◆ SOURCE MATERIAL ◆
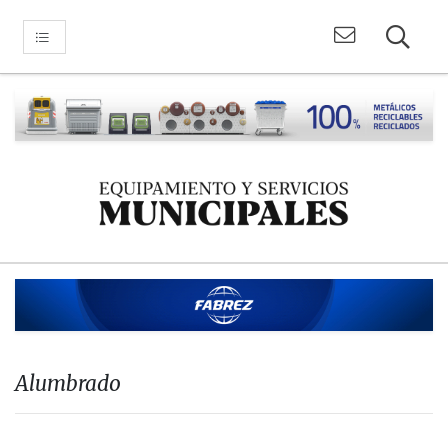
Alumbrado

==

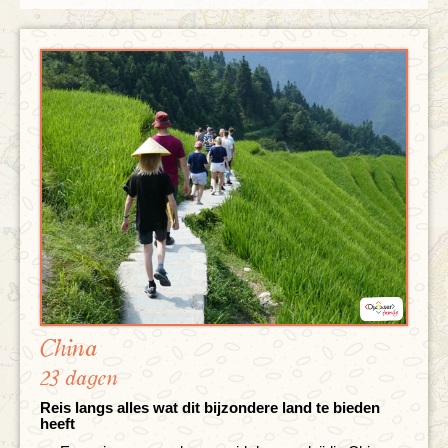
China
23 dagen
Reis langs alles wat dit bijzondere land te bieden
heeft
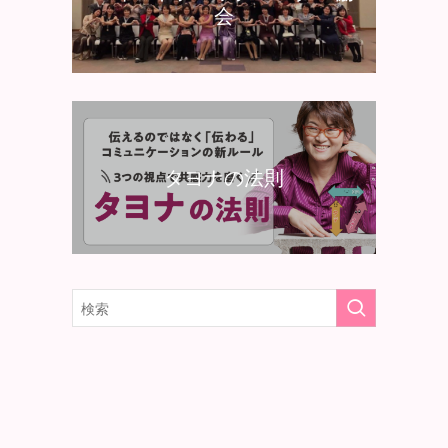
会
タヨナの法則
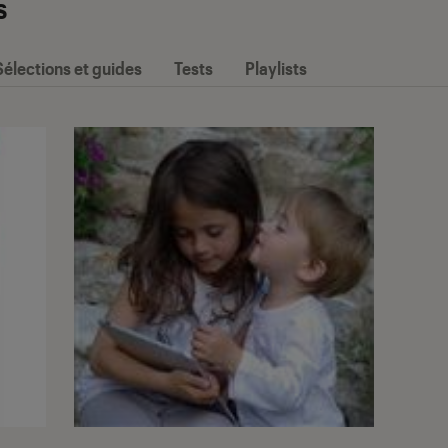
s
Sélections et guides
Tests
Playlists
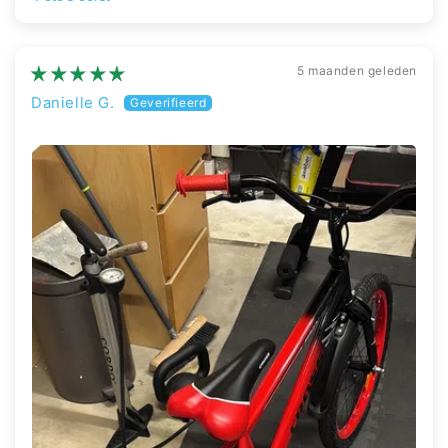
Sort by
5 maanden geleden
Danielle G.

==

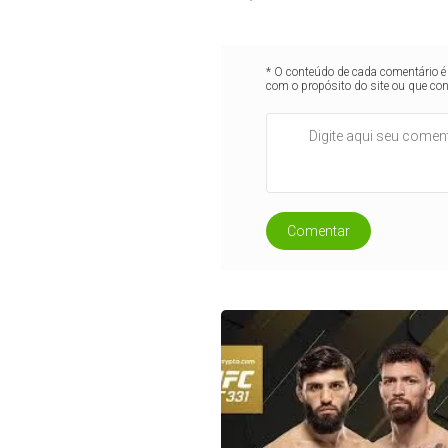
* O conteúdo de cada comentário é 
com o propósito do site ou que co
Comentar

◆ EXERCISE ◆
Restate the lines above from the one containing "Sélections et guides" through the one containing "Danielle G.", inclusive, exactly and without pictures.

◆ YOUR SOLUTION ◆
Sélections et guides
Tests
Playlists
Sort by
5 maanden geleden
Danielle G.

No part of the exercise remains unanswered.